- [Work item] Omit the pictures and return every entry exactly as written.

(Dataset entries)
▼

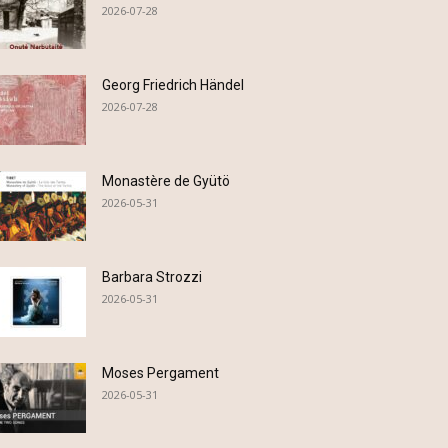
2026-07-28
Georg Friedrich Händel
2026-07-28
Monastère de Gyütö
2026-05-31
Barbara Strozzi
2026-05-31
Moses Pergament
2026-05-31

▲

- [Reply to the task]
2026-07-28
Georg Friedrich Händel
2026-07-28
Monastère de Gyütö
2026-05-31
Barbara Strozzi
2026-05-31
Moses Pergament
2026-05-31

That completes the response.